M.I.A. Advocates Recycling With H&M by Dancing Atop a Pile of Magazines Headed to the Bin

World Recycle Week begins April 18, and M.I.A. has teamed up with H&M for a song, “Rewear It,” advocating recycling, as well as the general specter of climate change. In the accompanying video/advert, a selection of cool people around the world are seen to be essentially waking up to the concept of recycling, jamming out as M.I.A. appeals to “regenerate the nation” in a fairly sick kaftan presumably from H&M’s Conscious Exclusive Collection.


Of course, this might seem an unlikely pairing, given H&M’s contributions to fast fashion and its attendant abysmal labor practices—though this video is distinctly promoting the Swedish megalith’s dedication to using recycled materials in some of its lines, and the initiative in which shoppers can drop off their own clothes to the retailer to be recycled.

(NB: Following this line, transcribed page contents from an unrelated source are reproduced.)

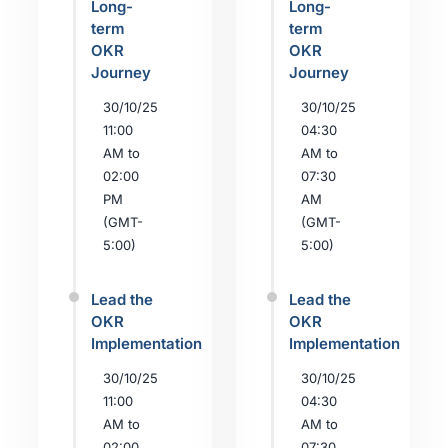
Long-
Long-
term
term
OKR
OKR
Journey
Journey
30/10/25
30/10/25
11:00
04:30
AM to
AM to
02:00
07:30
PM
AM
(GMT-
(GMT-
5:00)
5:00)
Lead the
Lead the
OKR
OKR
Implementation
Implementation
30/10/25
30/10/25
11:00
04:30
AM to
AM to
02:00
07:30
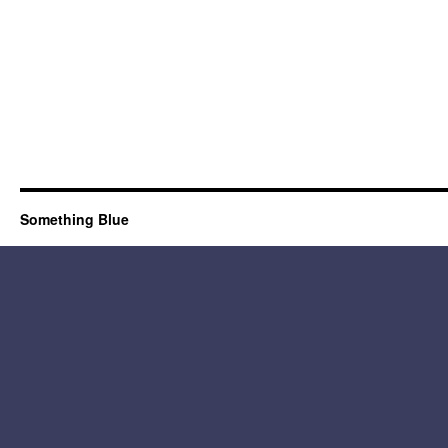
Something Blue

In an interview with Vogue, M.I.A. is fairly clear-eyed about the entire affair, telling Vogue:

If all [H&M] do is go and inspire another high-street brand to get in on caring and being conscious, or if H&M gets criticized for any of their factory processes, these are all good things. We should discuss them in public and we should have this back and forth. At least they’re even stepping into the [environmentally conscious] arena. Any of those things is progressive, and I think you have to give it a chance.

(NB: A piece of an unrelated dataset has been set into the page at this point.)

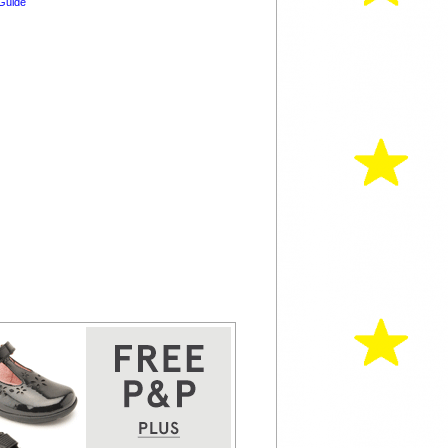
Guide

She also touched on the concept of nuance in the realm of corporate interests versus environmental ones, and how, as a famous musician, she navigates that tension:

...the change has to start somewhere, and I think if they can slowly get around to it, you’ve got to give them a gold star and a pat on the back, and you’ve got to be encouraging. You can’t discourage it and divide them into [labels] who make it in organic, hemp fabric are more righteous and they deserve to be represented, and all high-street brands are evil. I don’t think we should build walls like that.

Read more of the interview at Vogue.



Isn’t H & M the epitome of throw-away fashion? Their stuff is slave-labor ephemeral junk that can’t even be recycled as clothing should. If you want to help the environment, stop buying fall-apart sweatshop trend garments and invest in clothing that lasts well, for you or someone else to wear for years to come.